--- PROBLEM STATEMENT ---
Could you repeat the listing exactly, leaving out the pictures?

--- SOURCE INFORMATION ---
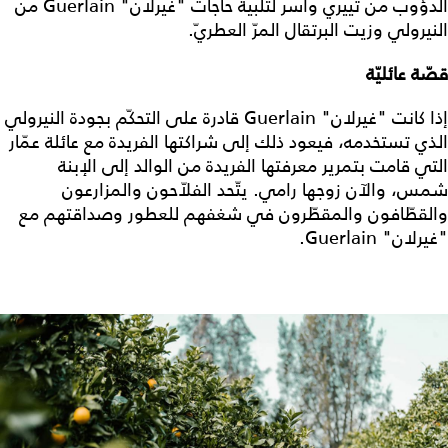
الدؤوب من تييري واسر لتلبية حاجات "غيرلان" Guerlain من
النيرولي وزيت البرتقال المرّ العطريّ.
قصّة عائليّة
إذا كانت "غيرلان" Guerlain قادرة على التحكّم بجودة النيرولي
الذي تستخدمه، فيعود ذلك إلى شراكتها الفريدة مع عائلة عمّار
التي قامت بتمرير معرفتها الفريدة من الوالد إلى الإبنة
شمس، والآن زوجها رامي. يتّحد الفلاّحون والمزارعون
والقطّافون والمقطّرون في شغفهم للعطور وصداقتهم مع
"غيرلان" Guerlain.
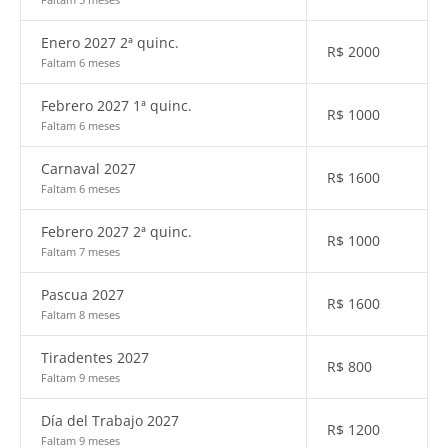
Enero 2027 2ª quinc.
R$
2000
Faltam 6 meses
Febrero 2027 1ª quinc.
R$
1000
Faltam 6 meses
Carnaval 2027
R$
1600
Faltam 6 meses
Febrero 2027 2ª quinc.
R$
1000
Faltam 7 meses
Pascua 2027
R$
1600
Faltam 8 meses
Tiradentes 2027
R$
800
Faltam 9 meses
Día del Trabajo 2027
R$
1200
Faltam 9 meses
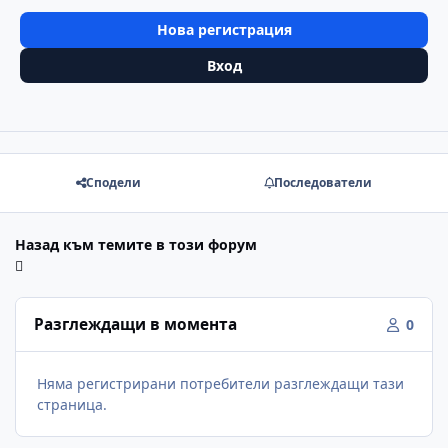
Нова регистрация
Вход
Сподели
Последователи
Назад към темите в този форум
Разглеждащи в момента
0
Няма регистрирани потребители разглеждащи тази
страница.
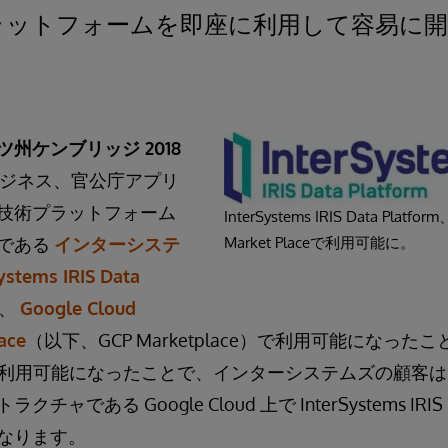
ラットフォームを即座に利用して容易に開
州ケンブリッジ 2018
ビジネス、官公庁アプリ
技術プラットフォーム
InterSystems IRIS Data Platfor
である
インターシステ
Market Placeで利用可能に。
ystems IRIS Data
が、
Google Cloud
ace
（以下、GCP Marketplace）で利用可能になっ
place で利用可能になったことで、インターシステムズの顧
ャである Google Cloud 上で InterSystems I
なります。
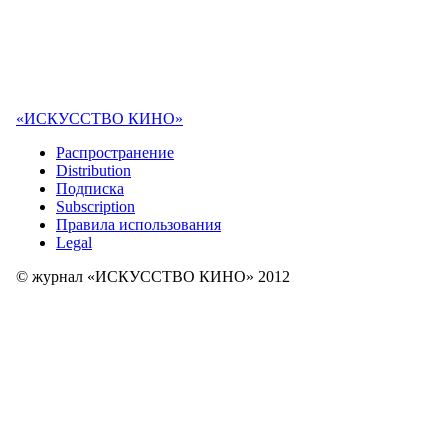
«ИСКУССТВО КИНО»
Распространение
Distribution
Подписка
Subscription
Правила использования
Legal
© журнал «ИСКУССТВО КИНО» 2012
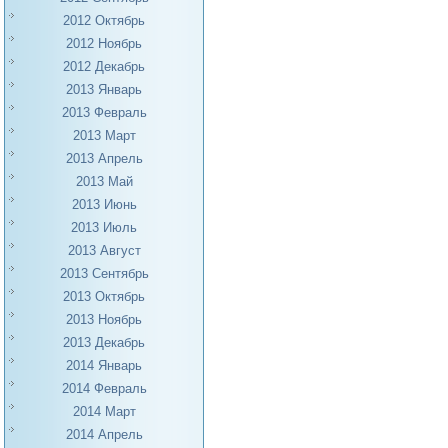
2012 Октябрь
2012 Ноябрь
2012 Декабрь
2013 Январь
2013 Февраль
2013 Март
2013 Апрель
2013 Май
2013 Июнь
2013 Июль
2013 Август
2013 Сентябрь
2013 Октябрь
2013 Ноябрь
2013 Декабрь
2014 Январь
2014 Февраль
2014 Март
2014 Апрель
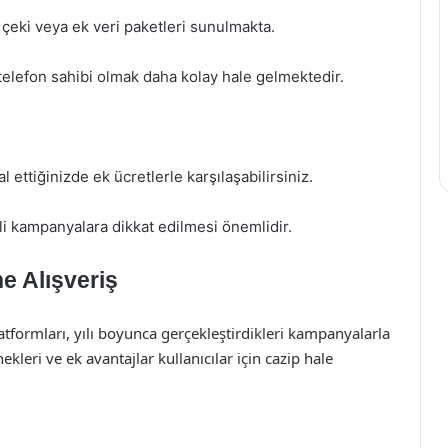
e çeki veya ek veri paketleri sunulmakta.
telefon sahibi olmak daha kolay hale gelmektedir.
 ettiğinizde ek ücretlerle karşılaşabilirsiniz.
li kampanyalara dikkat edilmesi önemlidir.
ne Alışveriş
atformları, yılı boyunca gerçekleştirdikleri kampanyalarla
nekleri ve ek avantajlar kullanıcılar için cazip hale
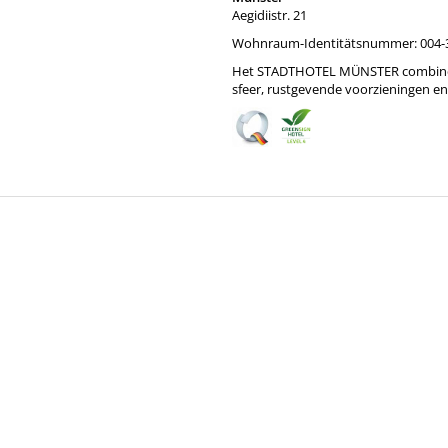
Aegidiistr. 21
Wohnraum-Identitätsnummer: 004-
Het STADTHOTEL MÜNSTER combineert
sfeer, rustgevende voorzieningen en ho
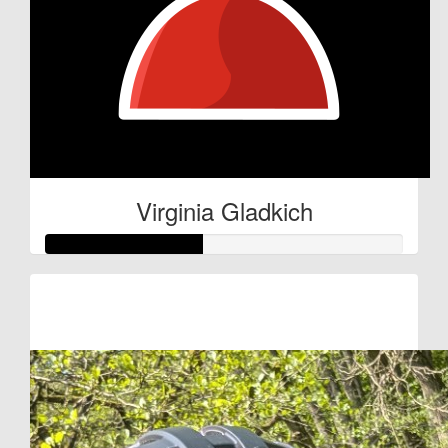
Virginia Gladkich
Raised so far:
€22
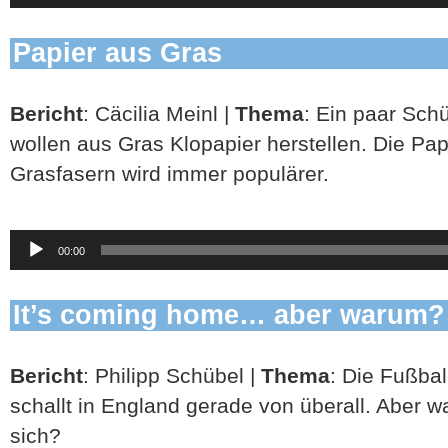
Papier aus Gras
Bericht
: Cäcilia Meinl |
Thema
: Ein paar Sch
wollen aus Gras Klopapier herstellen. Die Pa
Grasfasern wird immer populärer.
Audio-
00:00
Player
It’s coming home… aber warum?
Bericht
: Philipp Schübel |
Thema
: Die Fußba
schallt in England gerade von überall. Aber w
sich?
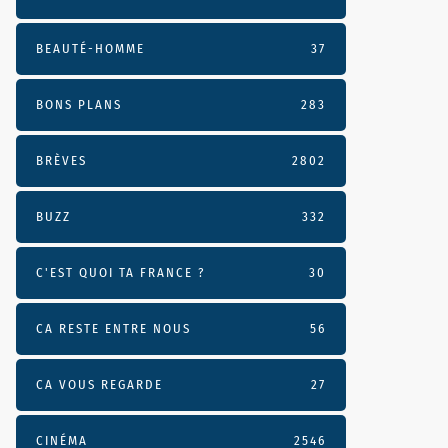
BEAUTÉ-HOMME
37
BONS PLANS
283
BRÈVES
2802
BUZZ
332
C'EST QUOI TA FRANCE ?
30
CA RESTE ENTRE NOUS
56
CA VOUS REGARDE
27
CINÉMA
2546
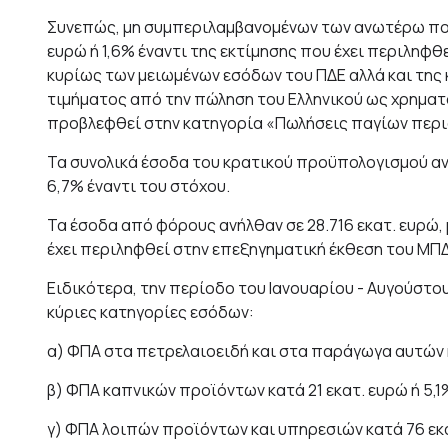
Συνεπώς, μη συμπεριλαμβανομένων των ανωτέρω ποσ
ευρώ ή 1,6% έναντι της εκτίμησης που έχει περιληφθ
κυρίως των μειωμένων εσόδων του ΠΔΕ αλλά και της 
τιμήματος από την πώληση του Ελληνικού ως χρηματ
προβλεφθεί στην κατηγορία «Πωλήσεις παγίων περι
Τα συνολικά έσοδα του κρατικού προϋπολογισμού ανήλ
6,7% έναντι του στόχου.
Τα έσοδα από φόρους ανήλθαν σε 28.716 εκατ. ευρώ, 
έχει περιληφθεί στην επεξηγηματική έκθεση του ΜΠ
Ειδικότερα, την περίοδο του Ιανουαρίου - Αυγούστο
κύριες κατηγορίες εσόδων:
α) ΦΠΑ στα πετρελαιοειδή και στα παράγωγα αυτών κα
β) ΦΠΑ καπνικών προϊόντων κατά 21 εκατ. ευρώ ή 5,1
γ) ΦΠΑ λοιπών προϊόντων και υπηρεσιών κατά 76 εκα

--- EXERCISE RESULT ---
الدؤوب من تييري واسر لتلبية حاجات "غيرلان" Guerlain من
النيرولي وزيت البرتقال المرّ العطريّ.
قصّة عائليّة
إذا كانت "غيرلان" Guerlain قادرة على التحكّم بجودة النيرولي
الذي تستخدمه، فيعود ذلك إلى شراكتها الفريدة مع عائلة عمّار
التي قامت بتمرير معرفتها الفريدة من الوالد إلى الإبنة
شمس، والآن زوجها رامي. يتّحد الفلاّحون والمزارعون
والقطّافون والمقطّرون في شغفهم للعطور وصداقتهم مع
"غيرلان" Guerlain.
Enero 2027 2ª quinc.
R$
2000
Faltam 6 meses
Febrero 2027 1ª quinc.
R$
1000
Faltam 6 meses
Carnaval 2027
R$
1600
Faltam 6 meses
Febrero 2027 2ª quinc.
R$
1000
Faltam 7 meses
Pascua 2027
R$
1600
Faltam 8 meses
Tiradentes 2027
R$
800
Faltam 9 meses
Día del Trabajo 2027
R$
1200
Faltam 9 meses
Нова регистрация
Вход
Сподели
Последователи
Назад към темите в този форум
Разглеждащи в момента
0
Няма регистрирани потребители разглеждащи тази
страница.
ラットフォームを即座に利用して容易に開
州ケンブリッジ 2018
ビジネス、官公庁アプリ
技術プラットフォーム
InterSystems IRIS Data Platfor
である
インターシステ
Market Placeで利用可能に。
ystems IRIS Data
が、
Google Cloud
ace
（以下、GCP Marketplace）で利用可能になっ
place で利用可能になったことで、インターシステムズの顧
ャである Google Cloud 上で InterSystems I
なります。
«ИСКУССТВО КИНО»
Распространение
Distribution
Подписка
Subscription
Правила использования
Legal
© журнал «ИСКУССТВО КИНО» 2012
2012 Октябрь
2012 Ноябрь
2012 Декабрь
2013 Январь
2013 Февраль
2013 Март
2013 Апрель
2013 Май
2013 Июнь
2013 Июль
2013 Август
2013 Сентябрь
2013 Октябрь
2013 Ноябрь
2013 Декабрь
2014 Январь
2014 Февраль
2014 Март
2014 Апрель
e çeki veya ek veri paketleri sunulmakta.
telefon sahibi olmak daha kolay hale gelmektedir.
 ettiğinizde ek ücretlerle karşılaşabilirsiniz.
li kampanyalara dikkat edilmesi önemlidir.
ne Alışveriş
atformları, yılı boyunca gerçekleştirdikleri kampanyalarla
nekleri ve ek avantajlar kullanıcılar için cazip hale
Aegidiistr. 21
Wohnraum-Identitätsnummer: 004-
Het STADTHOTEL MÜNSTER combineert
sfeer, rustgevende voorzieningen en ho
Virginia Gladkich
Raised so far:
€22
Papier aus Gras
Bericht
: Cäcilia Meinl |
Thema
: Ein paar Sch
wollen aus Gras Klopapier herstellen. Die Pa
Grasfasern wird immer populärer.
Audio-
00:00
Player
It’s coming home… aber warum?
Bericht
: Philipp Schübel |
Thema
: Die Fußba
schallt in England gerade von überall. Aber w
sich?
BEAUTÉ-HOMME
37
BONS PLANS
283
BRÈVES
2802
BUZZ
332
C'EST QUOI TA FRANCE ?
30
CA RESTE ENTRE NOUS
56
CA VOUS REGARDE
27
CINÉMA
2546
Συνεπώς, μη συμπεριλαμβανομένων των ανωτέρω ποσ
ευρώ ή 1,6% έναντι της εκτίμησης που έχει περιληφθ
κυρίως των μειωμένων εσόδων του ΠΔΕ αλλά και της 
τιμήματος από την πώληση του Ελληνικού ως χρηματ
προβλεφθεί στην κατηγορία «Πωλήσεις παγίων περι
Τα συνολικά έσοδα του κρατικού προϋπολογισμού ανήλ
6,7% έναντι του στόχου.
Τα έσοδα από φόρους ανήλθαν σε 28.716 εκατ. ευρώ, 
έχει περιληφθεί στην επεξηγηματική έκθεση του ΜΠ
Ειδικότερα, την περίοδο του Ιανουαρίου - Αυγούστο
κύριες κατηγορίες εσόδων:
α) ΦΠΑ στα πετρελαιοειδή και στα παράγωγα αυτών κα
β) ΦΠΑ καπνικών προϊόντων κατά 21 εκατ. ευρώ ή 5,1
γ) ΦΠΑ λοιπών προϊόντων και υπηρεσιών κατά 76 εκα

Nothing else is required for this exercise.